-- Provided data follows --
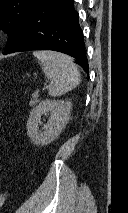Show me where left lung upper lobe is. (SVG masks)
I'll list each match as a JSON object with an SVG mask.
<instances>
[{"label": "left lung upper lobe", "instance_id": "1", "mask_svg": "<svg viewBox=\"0 0 128 213\" xmlns=\"http://www.w3.org/2000/svg\"><path fill=\"white\" fill-rule=\"evenodd\" d=\"M38 0H0V28L9 36L5 50L27 20Z\"/></svg>", "mask_w": 128, "mask_h": 213}]
</instances>
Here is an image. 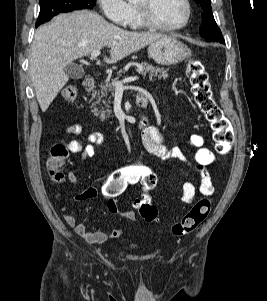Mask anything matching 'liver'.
Masks as SVG:
<instances>
[{"label": "liver", "mask_w": 267, "mask_h": 301, "mask_svg": "<svg viewBox=\"0 0 267 301\" xmlns=\"http://www.w3.org/2000/svg\"><path fill=\"white\" fill-rule=\"evenodd\" d=\"M162 37L159 33L126 31L93 11L56 16L36 30L29 56V74L41 110L48 109L68 82L65 67L74 60L109 46L110 57L104 60L113 64Z\"/></svg>", "instance_id": "liver-1"}]
</instances>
-- Provided data concluded --
**About this task**
For the string "http", go through the entries above and copy each line where it occurs.

**Output for this task**
[{"label": "left lung upper lobe", "instance_id": "1", "mask_svg": "<svg viewBox=\"0 0 128 213\" xmlns=\"http://www.w3.org/2000/svg\"><path fill=\"white\" fill-rule=\"evenodd\" d=\"M38 0H0V28L9 36L5 50L27 20Z\"/></svg>", "mask_w": 128, "mask_h": 213}]
[{"label": "liver", "mask_w": 267, "mask_h": 301, "mask_svg": "<svg viewBox=\"0 0 267 301\" xmlns=\"http://www.w3.org/2000/svg\"><path fill=\"white\" fill-rule=\"evenodd\" d=\"M162 37L159 33L126 31L93 11L56 16L36 30L29 56V74L41 110L48 109L68 82L65 67L74 60L109 46L110 57L104 60L113 64Z\"/></svg>", "instance_id": "liver-1"}]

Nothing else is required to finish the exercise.